Document layout detection data
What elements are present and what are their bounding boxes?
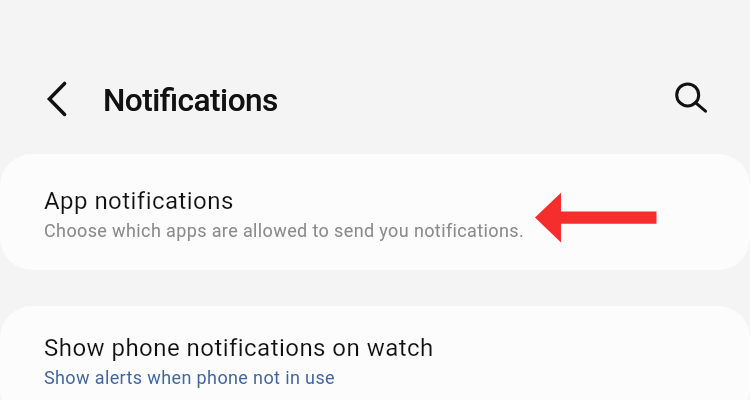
staticText: Choose which apps are allowed to send yo… bbox=[44, 220, 525, 241]
staticText: Notifications bbox=[103, 82, 278, 119]
button[interactable]: Show phone notifications on watch bbox=[0, 306, 750, 400]
button[interactable]: App notifications bbox=[0, 154, 750, 270]
staticText: Show phone notifications on watch bbox=[44, 334, 434, 362]
staticText: App notifications bbox=[44, 187, 234, 215]
button[interactable]: Navigate up bbox=[28, 75, 76, 123]
button[interactable]: Search bbox=[664, 71, 712, 119]
staticText: Notifications bbox=[103, 82, 278, 119]
staticText: Show alerts when phone not in use bbox=[44, 367, 336, 388]
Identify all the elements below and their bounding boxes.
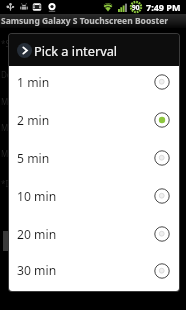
button[interactable]: 30 min <box>9 253 179 288</box>
other: Selected <box>154 112 170 128</box>
staticText: Double tap to sleep <box>1 69 75 80</box>
staticText: *Interval of check <box>1 178 68 189</box>
staticText: 2 min <box>17 112 50 129</box>
other: Not selected <box>154 226 170 242</box>
button[interactable]: 10 min <box>9 177 179 215</box>
staticText: Move sensitivity <box>1 96 61 107</box>
staticText: 20 min <box>17 226 57 243</box>
button[interactable]: 2 min <box>9 101 179 139</box>
button[interactable]: 1 min <box>9 66 179 101</box>
staticText: Samsung Galaxy S Touchscreen Booster <box>1 15 169 27</box>
staticText: 90 <box>132 3 140 12</box>
staticText: Multi touch count <box>1 122 68 133</box>
other: Not selected <box>154 74 170 90</box>
staticText: Pick a interval <box>34 42 118 59</box>
staticText: 5 min <box>17 150 50 167</box>
staticText: 1 min <box>17 74 50 91</box>
other: Not selected <box>154 188 170 204</box>
staticText: 7:49 PM <box>146 1 181 13</box>
button[interactable]: 20 min <box>9 215 179 253</box>
button[interactable]: Open <box>9 34 179 66</box>
button[interactable]: 5 min <box>9 139 179 177</box>
other: Not selected <box>154 150 170 166</box>
other: Not selected <box>154 263 170 279</box>
staticText: 30 min <box>17 262 57 279</box>
staticText: Max touch points <box>1 148 67 159</box>
staticText: *Shake to wake up <box>1 38 72 49</box>
staticText: 10 min <box>17 188 57 205</box>
other: Open <box>17 43 32 58</box>
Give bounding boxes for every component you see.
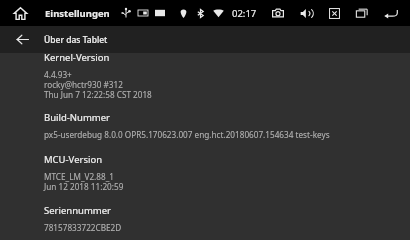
button[interactable]: Back: [379, 1, 403, 25]
button[interactable]: Build-Nummer: [0, 107, 410, 145]
staticText: rocky@hctr930 #312: [44, 79, 123, 90]
staticText: Seriennummer: [44, 204, 111, 217]
button[interactable]: Volume: [295, 2, 317, 24]
button[interactable]: MCU-Version: [0, 149, 410, 197]
staticText: MTCE_LM_V2.88_1: [44, 171, 115, 182]
button[interactable]: Screenshot: [267, 2, 289, 24]
staticText: 78157833722CBE2D: [44, 222, 122, 233]
staticText: Jun 12 2018 11:20:59: [44, 181, 124, 192]
button[interactable]: Close: [323, 2, 345, 24]
staticText: 4.4.93+: [44, 69, 72, 80]
button[interactable]: Recent apps: [351, 2, 373, 24]
button[interactable]: Kernel-Version: [0, 47, 410, 105]
staticText: Kernel-Version: [44, 51, 110, 64]
button[interactable]: Navigate up: [0, 26, 44, 53]
staticText: Einstellungen: [45, 7, 110, 20]
staticText: Build-Nummer: [44, 111, 110, 124]
button[interactable]: Home: [8, 1, 32, 25]
button[interactable]: Seriennummer: [0, 200, 410, 238]
staticText: Thu Jun 7 12:22:58 CST 2018: [44, 89, 152, 100]
staticText: MCU-Version: [44, 153, 103, 166]
staticText: 02:17: [232, 7, 257, 20]
staticText: px5-userdebug 8.0.0 OPR5.170623.007 eng.…: [44, 129, 330, 140]
staticText: Über das Tablet: [44, 34, 108, 46]
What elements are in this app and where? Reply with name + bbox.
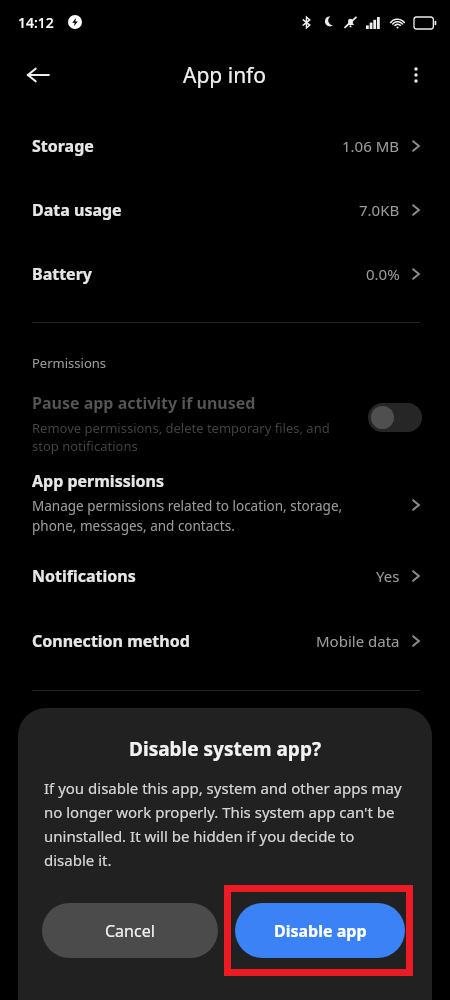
staticText: Mobile data (316, 631, 400, 651)
staticText: 0.0% (366, 264, 400, 284)
staticText: Battery (32, 263, 92, 285)
staticText: 1.06 MB (342, 136, 400, 156)
staticText: App permissions (32, 470, 164, 492)
button[interactable]: Disable app (235, 903, 405, 958)
staticText: Disable system app? (18, 736, 432, 762)
button[interactable]: Notifications (0, 548, 450, 604)
button[interactable]: Connection method (0, 613, 450, 669)
staticText: 7.0KB (359, 200, 400, 220)
staticText: Pause app activity if unused (32, 392, 256, 414)
staticText: Data usage (32, 199, 122, 221)
staticText: Yes (376, 566, 400, 586)
staticText: Permissions (32, 354, 107, 372)
staticText: Notifications (32, 565, 136, 587)
button[interactable]: Pause app activity if unused (0, 386, 450, 460)
staticText: Cancel (105, 920, 155, 942)
button[interactable]: More options (394, 53, 438, 97)
button[interactable]: Battery (0, 246, 450, 302)
button[interactable]: Cancel (42, 903, 218, 958)
staticText: If you disable this app, system and othe… (44, 778, 406, 870)
staticText: 14:12 (18, 13, 54, 32)
staticText: Remove permissions, delete temporary fil… (32, 419, 332, 455)
staticText: Storage (32, 135, 94, 157)
button[interactable]: Data usage (0, 182, 450, 238)
button[interactable]: Storage (0, 118, 450, 174)
staticText: Connection method (32, 630, 190, 652)
staticText: Manage permissions related to location, … (32, 497, 384, 535)
button[interactable]: Back (14, 51, 62, 99)
staticText: Disable app (274, 920, 367, 942)
button[interactable]: Pause app activity toggle (368, 403, 422, 432)
staticText: App info (183, 61, 267, 90)
button[interactable]: App permissions (0, 464, 450, 546)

» What to produce: Omit the pictures and write out the remaining data exactly.

» Reply to the task:
What elements are present and what are their bounding boxes?
staticText: Choose which apps are allowed to send yo… bbox=[44, 220, 525, 241]
staticText: Notifications bbox=[103, 82, 278, 119]
button[interactable]: Show phone notifications on watch bbox=[0, 306, 750, 400]
button[interactable]: App notifications bbox=[0, 154, 750, 270]
staticText: Show phone notifications on watch bbox=[44, 334, 434, 362]
staticText: App notifications bbox=[44, 187, 234, 215]
button[interactable]: Navigate up bbox=[28, 75, 76, 123]
button[interactable]: Search bbox=[664, 71, 712, 119]
staticText: Notifications bbox=[103, 82, 278, 119]
staticText: Show alerts when phone not in use bbox=[44, 367, 336, 388]
Identify all the elements below and their bounding boxes.
button[interactable]: 30 min <box>9 253 179 288</box>
other: Selected <box>154 112 170 128</box>
staticText: Double tap to sleep <box>1 69 75 80</box>
staticText: *Interval of check <box>1 178 68 189</box>
staticText: 2 min <box>17 112 50 129</box>
other: Not selected <box>154 226 170 242</box>
button[interactable]: 10 min <box>9 177 179 215</box>
staticText: Move sensitivity <box>1 96 61 107</box>
staticText: 20 min <box>17 226 57 243</box>
button[interactable]: 2 min <box>9 101 179 139</box>
button[interactable]: 1 min <box>9 66 179 101</box>
staticText: Samsung Galaxy S Touchscreen Booster <box>1 15 169 27</box>
staticText: 90 <box>132 3 140 12</box>
staticText: Multi touch count <box>1 122 68 133</box>
other: Not selected <box>154 74 170 90</box>
staticText: Pick a interval <box>34 42 118 59</box>
staticText: 5 min <box>17 150 50 167</box>
staticText: 1 min <box>17 74 50 91</box>
other: Not selected <box>154 188 170 204</box>
staticText: 7:49 PM <box>146 1 181 13</box>
button[interactable]: 20 min <box>9 215 179 253</box>
button[interactable]: Open <box>9 34 179 66</box>
button[interactable]: 5 min <box>9 139 179 177</box>
other: Not selected <box>154 150 170 166</box>
other: Not selected <box>154 263 170 279</box>
staticText: 30 min <box>17 262 57 279</box>
staticText: Max touch points <box>1 148 67 159</box>
staticText: *Shake to wake up <box>1 38 72 49</box>
staticText: 10 min <box>17 188 57 205</box>
other: Open <box>17 43 32 58</box>
Give bounding boxes for every component you see.
button[interactable]: Back: [379, 1, 403, 25]
button[interactable]: Build-Nummer: [0, 107, 410, 145]
staticText: rocky@hctr930 #312: [44, 79, 123, 90]
staticText: Seriennummer: [44, 204, 111, 217]
button[interactable]: Volume: [295, 2, 317, 24]
button[interactable]: MCU-Version: [0, 149, 410, 197]
staticText: MTCE_LM_V2.88_1: [44, 171, 115, 182]
button[interactable]: Screenshot: [267, 2, 289, 24]
staticText: 78157833722CBE2D: [44, 222, 122, 233]
staticText: Jun 12 2018 11:20:59: [44, 181, 124, 192]
button[interactable]: Close: [323, 2, 345, 24]
staticText: 4.4.93+: [44, 69, 72, 80]
button[interactable]: Recent apps: [351, 2, 373, 24]
button[interactable]: Kernel-Version: [0, 47, 410, 105]
staticText: Kernel-Version: [44, 51, 110, 64]
button[interactable]: Navigate up: [0, 26, 44, 53]
staticText: Einstellungen: [45, 7, 110, 20]
staticText: Build-Nummer: [44, 111, 110, 124]
button[interactable]: Home: [8, 1, 32, 25]
button[interactable]: Seriennummer: [0, 200, 410, 238]
staticText: Thu Jun 7 12:22:58 CST 2018: [44, 89, 152, 100]
staticText: MCU-Version: [44, 153, 103, 166]
staticText: 02:17: [232, 7, 257, 20]
staticText: px5-userdebug 8.0.0 OPR5.170623.007 eng.…: [44, 129, 330, 140]
staticText: Über das Tablet: [44, 34, 108, 46]
What elements are in this app and where? Reply with name + bbox.
staticText: Mobile data (316, 631, 400, 651)
staticText: 0.0% (366, 264, 400, 284)
staticText: Battery (32, 263, 92, 285)
staticText: 1.06 MB (342, 136, 400, 156)
staticText: App permissions (32, 470, 164, 492)
button[interactable]: Disable app (235, 903, 405, 958)
staticText: Disable system app? (18, 736, 432, 762)
button[interactable]: Notifications (0, 548, 450, 604)
button[interactable]: Connection method (0, 613, 450, 669)
staticText: 7.0KB (359, 200, 400, 220)
staticText: Pause app activity if unused (32, 392, 256, 414)
staticText: Data usage (32, 199, 122, 221)
staticText: Yes (376, 566, 400, 586)
staticText: Permissions (32, 354, 107, 372)
staticText: Notifications (32, 565, 136, 587)
button[interactable]: Pause app activity if unused (0, 386, 450, 460)
staticText: Cancel (105, 920, 155, 942)
button[interactable]: More options (394, 53, 438, 97)
button[interactable]: Battery (0, 246, 450, 302)
button[interactable]: Cancel (42, 903, 218, 958)
staticText: If you disable this app, system and othe… (44, 778, 406, 870)
staticText: 14:12 (18, 13, 54, 32)
staticText: Remove permissions, delete temporary fil… (32, 419, 332, 455)
staticText: Storage (32, 135, 94, 157)
button[interactable]: Data usage (0, 182, 450, 238)
button[interactable]: Storage (0, 118, 450, 174)
staticText: Connection method (32, 630, 190, 652)
staticText: Manage permissions related to location, … (32, 497, 384, 535)
button[interactable]: Back (14, 51, 62, 99)
staticText: Disable app (274, 920, 367, 942)
button[interactable]: Pause app activity toggle (368, 403, 422, 432)
staticText: App info (183, 61, 267, 90)
button[interactable]: App permissions (0, 464, 450, 546)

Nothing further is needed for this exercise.